(Saved entries)
----------------

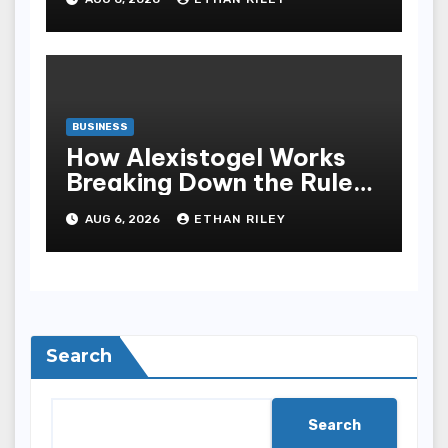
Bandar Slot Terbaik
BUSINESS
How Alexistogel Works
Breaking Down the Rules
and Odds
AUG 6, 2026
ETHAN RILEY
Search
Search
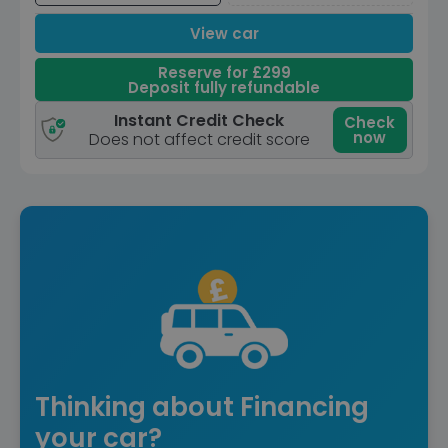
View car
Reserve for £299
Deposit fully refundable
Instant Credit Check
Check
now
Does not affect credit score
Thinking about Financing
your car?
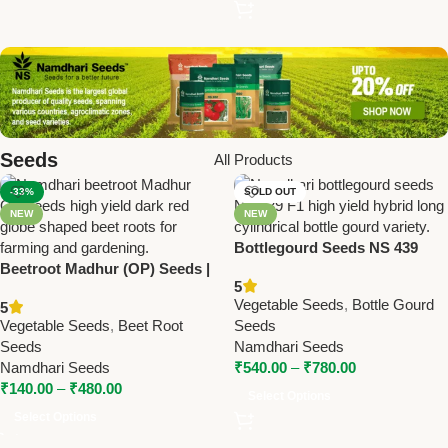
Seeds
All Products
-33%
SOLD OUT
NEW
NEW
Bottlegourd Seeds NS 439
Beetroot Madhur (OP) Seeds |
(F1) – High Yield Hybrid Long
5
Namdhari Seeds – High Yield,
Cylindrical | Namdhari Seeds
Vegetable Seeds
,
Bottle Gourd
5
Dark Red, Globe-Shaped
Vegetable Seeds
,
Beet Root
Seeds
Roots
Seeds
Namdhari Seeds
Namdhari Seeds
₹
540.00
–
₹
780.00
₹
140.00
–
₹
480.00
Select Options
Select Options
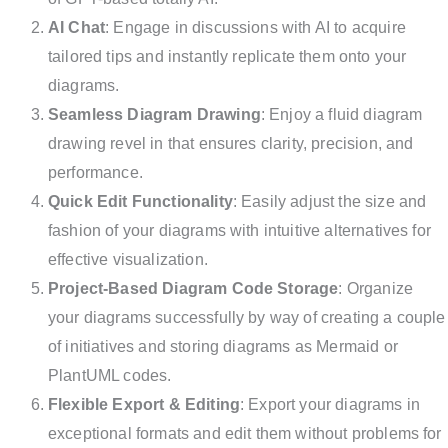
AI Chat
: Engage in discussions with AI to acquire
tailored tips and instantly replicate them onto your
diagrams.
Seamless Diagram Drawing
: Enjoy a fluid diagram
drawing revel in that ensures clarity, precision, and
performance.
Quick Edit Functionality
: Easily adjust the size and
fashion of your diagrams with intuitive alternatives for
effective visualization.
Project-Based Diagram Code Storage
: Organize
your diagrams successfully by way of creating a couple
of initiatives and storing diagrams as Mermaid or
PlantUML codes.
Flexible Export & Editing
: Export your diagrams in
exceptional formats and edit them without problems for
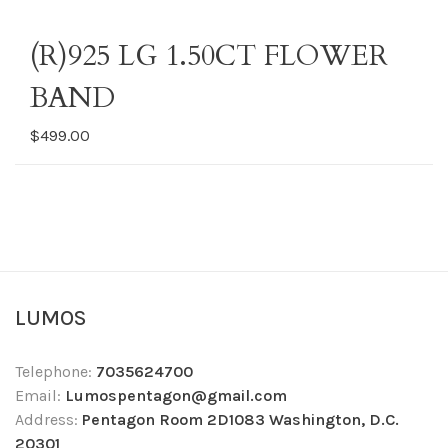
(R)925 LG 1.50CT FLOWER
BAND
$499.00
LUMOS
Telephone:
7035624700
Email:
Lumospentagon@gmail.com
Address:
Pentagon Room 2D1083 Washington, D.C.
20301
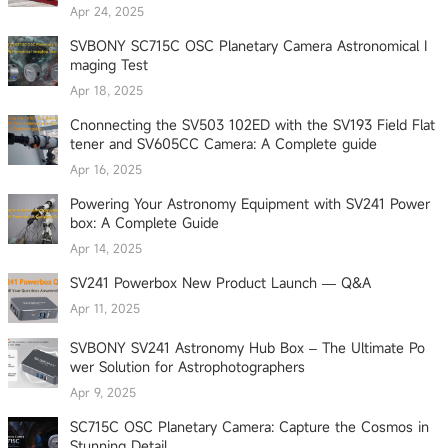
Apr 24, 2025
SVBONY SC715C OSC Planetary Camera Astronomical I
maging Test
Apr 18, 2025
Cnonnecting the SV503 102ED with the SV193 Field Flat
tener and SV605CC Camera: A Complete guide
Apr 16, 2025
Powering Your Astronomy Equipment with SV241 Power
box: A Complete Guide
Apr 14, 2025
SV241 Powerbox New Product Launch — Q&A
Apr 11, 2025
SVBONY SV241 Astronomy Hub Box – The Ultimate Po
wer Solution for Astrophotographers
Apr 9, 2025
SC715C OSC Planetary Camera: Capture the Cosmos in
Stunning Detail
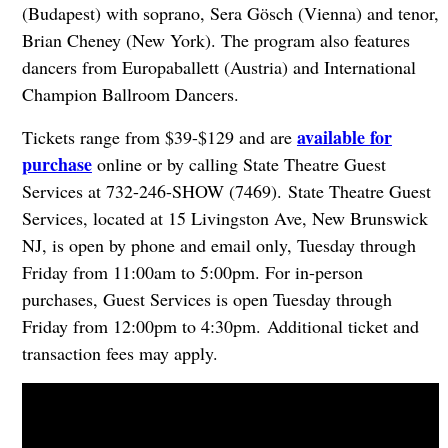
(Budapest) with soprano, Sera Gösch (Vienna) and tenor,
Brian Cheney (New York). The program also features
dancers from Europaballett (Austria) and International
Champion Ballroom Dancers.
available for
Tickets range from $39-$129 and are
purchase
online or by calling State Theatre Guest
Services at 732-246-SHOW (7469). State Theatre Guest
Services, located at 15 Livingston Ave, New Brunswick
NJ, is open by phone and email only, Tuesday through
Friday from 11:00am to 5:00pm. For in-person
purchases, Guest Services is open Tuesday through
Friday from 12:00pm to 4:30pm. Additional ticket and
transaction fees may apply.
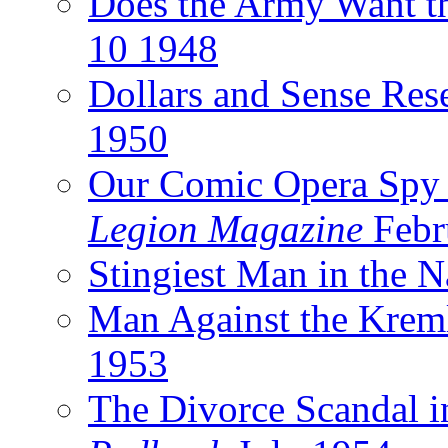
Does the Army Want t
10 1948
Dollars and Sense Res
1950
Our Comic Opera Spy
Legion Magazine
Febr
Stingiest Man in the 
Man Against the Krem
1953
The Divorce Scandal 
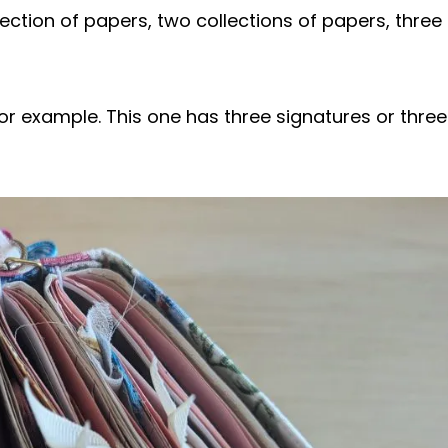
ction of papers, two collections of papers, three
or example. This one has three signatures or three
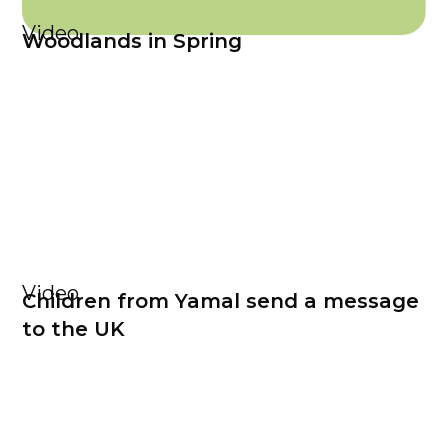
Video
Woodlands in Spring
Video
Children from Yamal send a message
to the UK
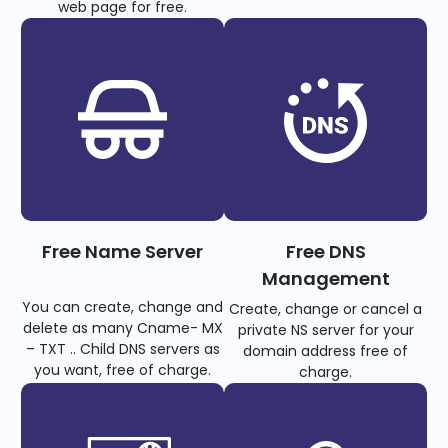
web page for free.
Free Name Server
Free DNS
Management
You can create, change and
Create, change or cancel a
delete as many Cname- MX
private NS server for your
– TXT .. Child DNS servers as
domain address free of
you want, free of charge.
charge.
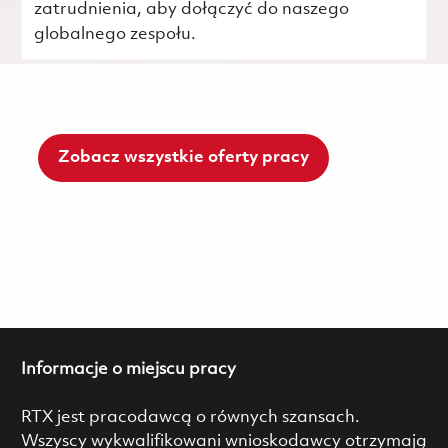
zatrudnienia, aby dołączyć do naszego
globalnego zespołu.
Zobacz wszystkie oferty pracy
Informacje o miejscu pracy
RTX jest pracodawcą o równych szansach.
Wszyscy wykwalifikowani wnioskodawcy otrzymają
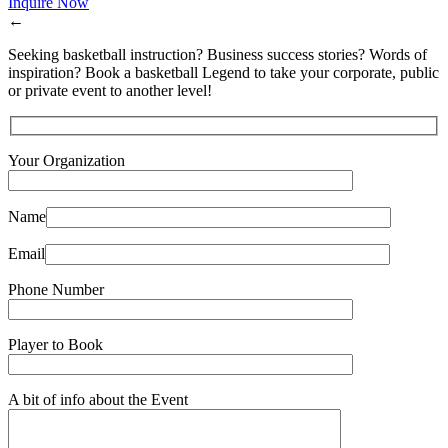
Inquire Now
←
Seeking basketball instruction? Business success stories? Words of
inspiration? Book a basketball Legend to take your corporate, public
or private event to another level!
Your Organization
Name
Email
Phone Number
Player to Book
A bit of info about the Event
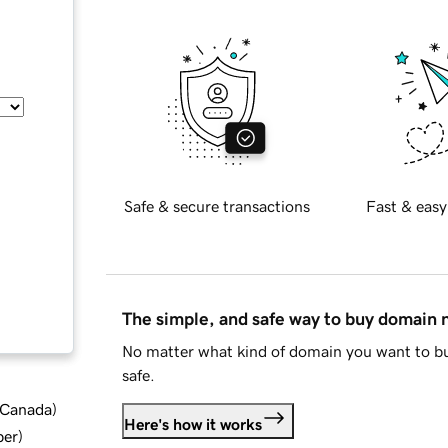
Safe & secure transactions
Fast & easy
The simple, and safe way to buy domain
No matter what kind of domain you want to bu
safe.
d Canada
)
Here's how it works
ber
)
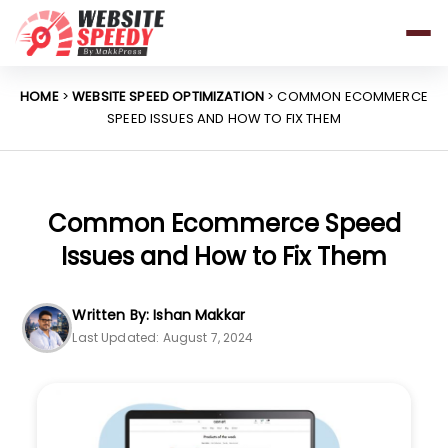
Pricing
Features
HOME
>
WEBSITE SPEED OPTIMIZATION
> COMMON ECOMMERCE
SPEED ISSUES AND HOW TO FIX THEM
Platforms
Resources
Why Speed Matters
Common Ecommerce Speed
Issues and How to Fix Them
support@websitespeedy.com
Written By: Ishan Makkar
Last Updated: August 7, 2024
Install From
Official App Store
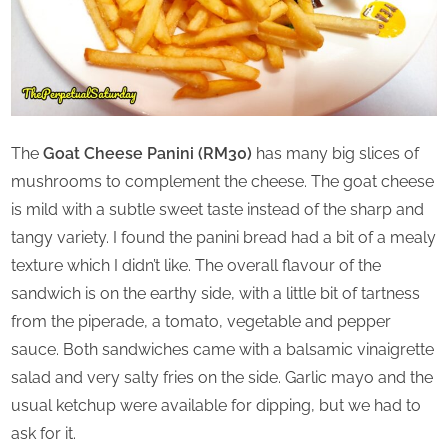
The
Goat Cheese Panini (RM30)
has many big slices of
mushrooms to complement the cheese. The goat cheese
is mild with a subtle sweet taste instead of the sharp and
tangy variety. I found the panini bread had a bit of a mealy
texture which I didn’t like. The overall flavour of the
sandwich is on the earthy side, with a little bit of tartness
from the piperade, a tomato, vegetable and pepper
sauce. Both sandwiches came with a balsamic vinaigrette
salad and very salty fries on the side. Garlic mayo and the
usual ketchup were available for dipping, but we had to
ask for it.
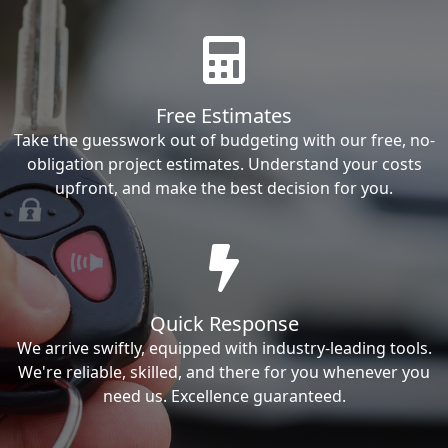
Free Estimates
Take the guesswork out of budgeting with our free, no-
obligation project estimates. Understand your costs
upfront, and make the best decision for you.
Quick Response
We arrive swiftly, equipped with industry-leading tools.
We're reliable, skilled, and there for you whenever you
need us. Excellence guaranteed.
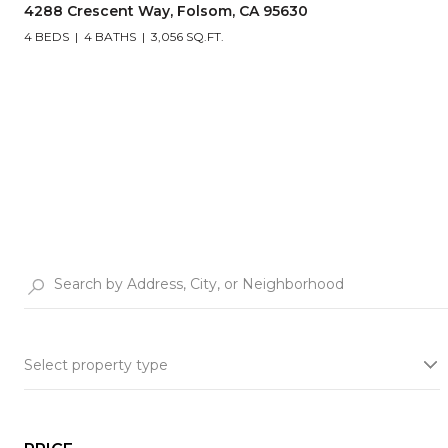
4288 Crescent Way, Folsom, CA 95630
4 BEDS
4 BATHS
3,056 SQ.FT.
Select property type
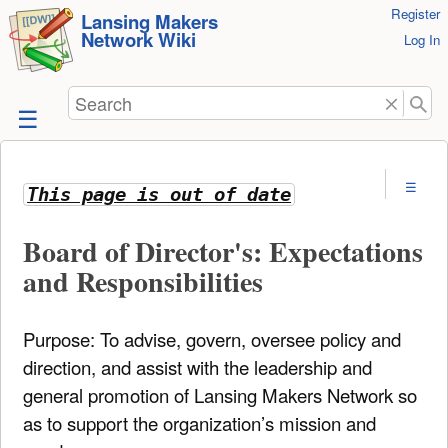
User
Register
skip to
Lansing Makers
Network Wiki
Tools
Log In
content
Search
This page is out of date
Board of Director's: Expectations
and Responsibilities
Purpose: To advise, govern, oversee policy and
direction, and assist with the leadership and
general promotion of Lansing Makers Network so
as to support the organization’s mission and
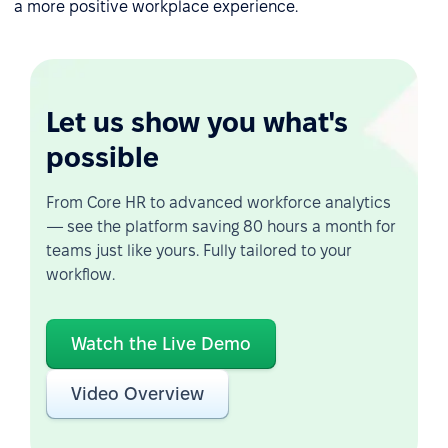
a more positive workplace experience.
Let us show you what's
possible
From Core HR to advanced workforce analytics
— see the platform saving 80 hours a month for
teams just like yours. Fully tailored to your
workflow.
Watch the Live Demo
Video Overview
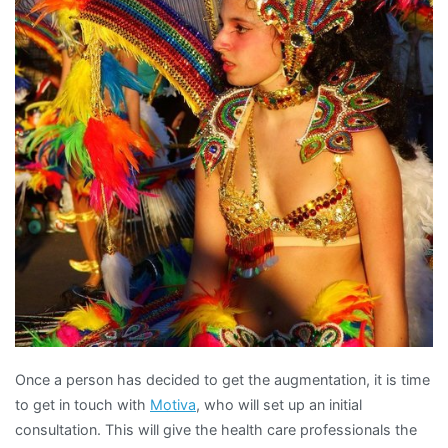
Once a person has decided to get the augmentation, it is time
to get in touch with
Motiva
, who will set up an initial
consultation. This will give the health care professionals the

----------------

WORK INSTRUCTION:
Output each record above exactly; omit the images.

OUTPUT FOR THIS EXERCISE:
Bandar Slot Terbaik
BUSINESS
How Alexistogel Works
Breaking Down the Rules
and Odds
AUG 6, 2026
ETHAN RILEY
Search
Search
View car
Reserve for £299
Deposit fully refundable
Instant Credit Check
Check
now
Does not affect credit score
Thinking about Financing
your car?
Seeds
All Products
-33%
SOLD OUT
NEW
NEW
Bottlegourd Seeds NS 439
Beetroot Madhur (OP) Seeds |
(F1) – High Yield Hybrid Long
5
Namdhari Seeds – High Yield,
Cylindrical | Namdhari Seeds
Vegetable Seeds
,
Bottle Gourd
5
Dark Red, Globe-Shaped
Vegetable Seeds
,
Beet Root
Seeds
Roots
Seeds
Namdhari Seeds
Namdhari Seeds
₹
540.00
–
₹
780.00
₹
140.00
–
₹
480.00
Select Options
Select Options
AI Chat
: Engage in discussions with AI to acquire
tailored tips and instantly replicate them onto your
diagrams.
Seamless Diagram Drawing
: Enjoy a fluid diagram
drawing revel in that ensures clarity, precision, and
performance.
Quick Edit Functionality
: Easily adjust the size and
fashion of your diagrams with intuitive alternatives for
effective visualization.
Project-Based Diagram Code Storage
: Organize
your diagrams successfully by way of creating a couple
of initiatives and storing diagrams as Mermaid or
PlantUML codes.
Flexible Export & Editing
: Export your diagrams in
exceptional formats and edit them without problems for
(R)925 LG 1.50CT FLOWER
BAND
$499.00
LUMOS
Telephone:
7035624700
Email:
Lumospentagon@gmail.com
Address:
Pentagon Room 2D1083 Washington, D.C.
20301
Apr 24, 2025
SVBONY SC715C OSC Planetary Camera Astronomical I
maging Test
Apr 18, 2025
Cnonnecting the SV503 102ED with the SV193 Field Flat
tener and SV605CC Camera: A Complete guide
Apr 16, 2025
Powering Your Astronomy Equipment with SV241 Power
box: A Complete Guide
Apr 14, 2025
SV241 Powerbox New Product Launch — Q&A
Apr 11, 2025
SVBONY SV241 Astronomy Hub Box – The Ultimate Po
wer Solution for Astrophotographers
Apr 9, 2025
SC715C OSC Planetary Camera: Capture the Cosmos in
Stunning Detail
(Budapest) with soprano, Sera Gösch (Vienna) and tenor,
Brian Cheney (New York). The program also features
dancers from Europaballett (Austria) and International
Champion Ballroom Dancers.
available for
Tickets range from $39-$129 and are
purchase
online or by calling State Theatre Guest
Services at 732-246-SHOW (7469). State Theatre Guest
Services, located at 15 Livingston Ave, New Brunswick
NJ, is open by phone and email only, Tuesday through
Friday from 11:00am to 5:00pm. For in-person
purchases, Guest Services is open Tuesday through
Friday from 12:00pm to 4:30pm. Additional ticket and
transaction fees may apply.
Does the Army Want t
10 1948
Dollars and Sense Res
1950
Our Comic Opera Spy
Legion Magazine
Febr
Stingiest Man in the 
Man Against the Krem
1953
The Divorce Scandal 
ction of papers, two collections of papers, three
or example. This one has three signatures or three
Video
Woodlands in Spring
Video
Children from Yamal send a message
to the UK
web page for free.
Free Name Server
Free DNS
Management
You can create, change and
Create, change or cancel a
delete as many Cname- MX
private NS server for your
– TXT .. Child DNS servers as
domain address free of
you want, free of charge.
charge.
zatrudnienia, aby dołączyć do naszego
globalnego zespołu.
Zobacz wszystkie oferty pracy
Informacje o miejscu pracy
RTX jest pracodawcą o równych szansach.
Wszyscy wykwalifikowani wnioskodawcy otrzymają
Inquire Now
←
Seeking basketball instruction? Business success stories? Words of
inspiration? Book a basketball Legend to take your corporate, public
or private event to another level!
Your Organization
Name
Email
Phone Number
Player to Book
A bit of info about the Event
Safe & secure transactions
Fast & easy
The simple, and safe way to buy domain
No matter what kind of domain you want to bu
safe.
d Canada
)
Here's how it works
ber
)
Pricing
Features
HOME
>
WEBSITE SPEED OPTIMIZATION
> COMMON ECOMMERCE
SPEED ISSUES AND HOW TO FIX THEM
Platforms
Resources
Why Speed Matters
Common Ecommerce Speed
Issues and How to Fix Them
support@websitespeedy.com
Written By: Ishan Makkar
Last Updated: August 7, 2024
Install From
Official App Store
The
Goat Cheese Panini (RM30)
has many big slices of
mushrooms to complement the cheese. The goat cheese
is mild with a subtle sweet taste instead of the sharp and
tangy variety. I found the panini bread had a bit of a mealy
texture which I didn’t like. The overall flavour of the
sandwich is on the earthy side, with a little bit of tartness
from the piperade, a tomato, vegetable and pepper
sauce. Both sandwiches came with a balsamic vinaigrette
salad and very salty fries on the side. Garlic mayo and the
usual ketchup were available for dipping, but we had to
ask for it.
Free Estimates
Take the guesswork out of budgeting with our free, no-
obligation project estimates. Understand your costs
upfront, and make the best decision for you.
Quick Response
We arrive swiftly, equipped with industry-leading tools.
We're reliable, skilled, and there for you whenever you
need us. Excellence guaranteed.
4288 Crescent Way, Folsom, CA 95630
4 BEDS
4 BATHS
3,056 SQ.FT.
Select property type
User
Register
skip to
Lansing Makers
Network Wiki
Tools
Log In
content
Search
This page is out of date
Board of Director's: Expectations
and Responsibilities
Purpose: To advise, govern, oversee policy and
direction, and assist with the leadership and
general promotion of Lansing Makers Network so
as to support the organization’s mission and
a more positive workplace experience.
Let us show you what's
possible
From Core HR to advanced workforce analytics
— see the platform saving 80 hours a month for
teams just like yours. Fully tailored to your
workflow.
Watch the Live Demo
Video Overview
Once a person has decided to get the augmentation, it is time
to get in touch with
Motiva
, who will set up an initial
consultation. This will give the health care professionals the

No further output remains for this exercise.